_To do_
Show each line of the data below that has the string "arrows" in it.

Page segmentation data
○ ○ ○ ○ ○
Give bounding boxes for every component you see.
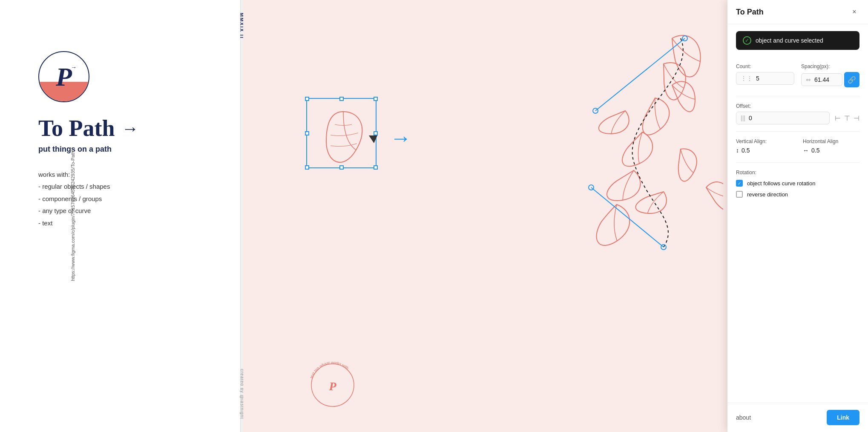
- logo-letter: P: [56, 62, 72, 92]
- offset-group: Offset: ||| 0 ⊢ ⊤ ⊣: [736, 103, 859, 124]
- panel-header: To Path ×: [727, 0, 868, 24]
- leaf-svg: [307, 99, 377, 169]
- svg-line-0: [595, 38, 685, 111]
- list-item: - text: [38, 217, 215, 230]
- offset-icon: |||: [741, 115, 745, 121]
- spacing-icon: ⇔: [806, 76, 811, 83]
- spacing-label: Spacing(px):: [801, 63, 859, 69]
- main-title: To Path →: [38, 115, 215, 141]
- url-label: https://www.figma.com/c/plugin/751576264…: [70, 151, 75, 281]
- panel-title: To Path: [736, 8, 764, 17]
- handle-bm[interactable]: [339, 165, 344, 170]
- handle-br[interactable]: [374, 165, 378, 170]
- count-value: 5: [756, 75, 759, 82]
- logo-circle: P →: [38, 51, 89, 102]
- status-check-icon: ✓: [743, 36, 751, 45]
- spacing-value: 61.44: [814, 76, 829, 83]
- vertical-arrows-icon: ↕: [736, 147, 739, 154]
- svg-text:text too whaat works with: text too whaat works with: [309, 360, 350, 379]
- handle-rm[interactable]: [374, 131, 378, 135]
- subtitle: put things on a path: [38, 145, 215, 154]
- divider-1: [736, 96, 859, 96]
- count-input-row[interactable]: ⋮⋮ 5: [736, 72, 794, 85]
- spacing-group: Spacing(px): ⇔ 61.44 🔗: [801, 63, 859, 87]
- checkbox-2-label: reverse direction: [747, 191, 788, 198]
- title-section: To Path → put things on a path: [38, 115, 215, 154]
- grid-icon: ⋮⋮: [741, 75, 753, 82]
- list-item: - components / groups: [38, 193, 215, 205]
- divider-2: [736, 131, 859, 132]
- bottom-stamp: text too whaat works with P: [303, 355, 362, 415]
- handle-bl[interactable]: [305, 165, 309, 170]
- handle-lm[interactable]: [305, 131, 309, 135]
- checkbox-row-2[interactable]: reverse direction: [736, 191, 859, 198]
- panel-footer: about Link: [727, 403, 868, 432]
- list-item: - any type of curve: [38, 205, 215, 217]
- rotation-label: Rotation:: [736, 170, 859, 176]
- link-button[interactable]: Link: [827, 410, 859, 425]
- vertical-align-value: ↕ 0.5: [736, 147, 793, 154]
- spacing-input-row[interactable]: ⇔ 61.44: [801, 73, 842, 86]
- handle-tl[interactable]: [305, 97, 309, 101]
- checkbox-1[interactable]: ✓: [736, 180, 743, 187]
- list-item: - regular objects / shapes: [38, 181, 215, 193]
- offset-input-row[interactable]: ||| 0: [736, 112, 830, 124]
- plugin-panel: To Path × ✓ object and curve selected Co…: [727, 0, 868, 432]
- align-left-icon[interactable]: ⊢: [835, 114, 841, 122]
- divider-3: [736, 162, 859, 163]
- horizontal-arrows-icon: ↔: [803, 147, 809, 154]
- close-button[interactable]: ×: [849, 7, 859, 17]
- status-text: object and curve selected: [756, 37, 823, 44]
- about-text[interactable]: about: [736, 414, 751, 421]
- svg-line-3: [591, 187, 664, 247]
- horizontal-align-label: Horizontal Align: [803, 138, 859, 144]
- count-group: Count: ⋮⋮ 5: [736, 63, 794, 87]
- cursor-icon: [369, 135, 377, 143]
- leaves-svg: [587, 26, 723, 273]
- rotation-section: Rotation: ✓ object follows curve rotatio…: [736, 170, 859, 202]
- checkbox-row-1[interactable]: ✓ object follows curve rotation: [736, 180, 859, 187]
- vertical-align-number: 0.5: [742, 147, 750, 154]
- align-center-icon[interactable]: ⊤: [844, 114, 850, 122]
- title-arrow-icon: →: [122, 118, 139, 138]
- works-title: works with:: [38, 171, 215, 178]
- leaves-illustration: [587, 26, 723, 273]
- checkbox-1-label: object follows curve rotation: [747, 180, 815, 187]
- stamp-svg: text too whaat works with P: [303, 355, 362, 415]
- status-bar: ✓ object and curve selected: [736, 31, 859, 50]
- offset-value: 0: [749, 115, 752, 121]
- link-toggle-button[interactable]: 🔗: [844, 72, 859, 87]
- logo-container: P →: [38, 51, 215, 102]
- offset-align-icons: ⊢ ⊤ ⊣: [835, 114, 859, 122]
- horizontal-align-value: ↔ 0.5: [803, 147, 859, 154]
- works-section: works with: - regular objects / shapes -…: [38, 171, 215, 229]
- count-spacing-row: Count: ⋮⋮ 5 Spacing(px): ⇔ 61.44 🔗: [736, 63, 859, 87]
- selection-box: [306, 98, 377, 168]
- vertical-align-label: Vertical Align:: [736, 138, 793, 144]
- works-list: - regular objects / shapes - components …: [38, 181, 215, 229]
- horizontal-align-number: 0.5: [811, 147, 819, 154]
- canvas-arrow-icon: →: [390, 126, 411, 150]
- title-text: To Path: [38, 115, 115, 141]
- svg-text:P: P: [328, 380, 336, 393]
- handle-tr[interactable]: [374, 97, 378, 101]
- align-row: Vertical Align: ↕ 0.5 Horizontal Align ↔…: [736, 138, 859, 154]
- align-right-icon[interactable]: ⊣: [854, 114, 859, 122]
- count-label: Count:: [736, 63, 794, 69]
- left-panel: https://www.figma.com/c/plugin/751576264…: [0, 0, 241, 432]
- horizontal-align-group: Horizontal Align ↔ 0.5: [803, 138, 859, 154]
- checkbox-2[interactable]: [736, 191, 743, 198]
- handle-tm[interactable]: [339, 97, 344, 101]
- offset-label: Offset:: [736, 103, 859, 109]
- vertical-align-group: Vertical Align: ↕ 0.5: [736, 138, 793, 154]
- main-container: https://www.figma.com/c/plugin/751576264…: [0, 0, 868, 432]
- panel-body: Count: ⋮⋮ 5 Spacing(px): ⇔ 61.44 🔗: [727, 50, 868, 403]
○ ○ ○ ○ ○
_Written response_
- vertical-arrows-icon: ↕: [736, 147, 739, 154]
- horizontal-arrows-icon: ↔: [803, 147, 809, 154]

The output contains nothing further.